Questo schema sarebbe potuto risultare se non innovativo quantomeno interessante, invece risulta piatto e senza un senso logico, con il solo obiettivo di strizzare l’occhio a un pubblico giovanissimo.
UN RISULTATO MEDIOCRE
Di certo la logica c’è, la costruzione di questi nemici viene spiegata nel modo più semplice possibile, ma il tutto finisce poi in una piattezza in cui le azioni del cattivo si banalizzano fin troppo per favorire il sopracitato target del film. Dolittle arriva a una conclusione prevedibile, che sapeva di lieto fine sin dalle primissime scene, e cerca in tutti modi di fare breccia nel cuore del suo pubblico. Per arrivare a un risultato dolce amaro: da un lato ci riesce perché trasporta lo spettatore dentro immagini e avventure che tutti vorremmo vivere, dall’altro resta piatto per la resa caratteriale di alcuni elementi importanti della pellicola, come i personaggi e la loro caratterizzazione nel reagire agli impulsi del nostro protagonista.

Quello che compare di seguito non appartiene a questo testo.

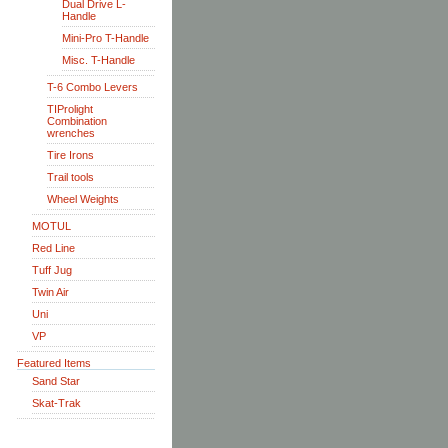
Dual Drive L-
Handle
Mini-Pro T-Handle
Misc. T-Handle
T-6 Combo Levers
TIProlight
Combination
wrenches
Tire Irons
Trail tools
Wheel Weights
MOTUL
Red Line
Tuff Jug
Twin Air
Uni
VP
Featured Items
Sand Star
Skat-Trak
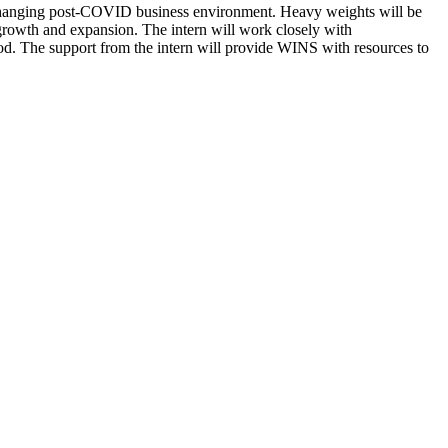
 changing post-COVID business environment. Heavy weights will be
 growth and expansion. The intern will work closely with
od. The support from the intern will provide WINS with resources to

Infine, abbiamo Robert Downey Jr. che, dopo aver vigilato sulla sua armatura di ferro per più di dieci anni, torna in nuove vesti. Il suo Dolittle è un personaggio quasi riuscito: fa del suo meglio per porre un accento britannico nella lingua originale, nonostante le movenze del dottore si potrebbero accostare a qualcosa di già visto con un altro suo iconico personaggio ottocentesco: Sherlock Holmes.
Dolittle è nella sua fattispecie un prodotto che intrattiene in una piccola parte, ma incappa nei soliti errori di sceneggiatura e, alla fine, risulta un film mediocre senza futuro come franchise.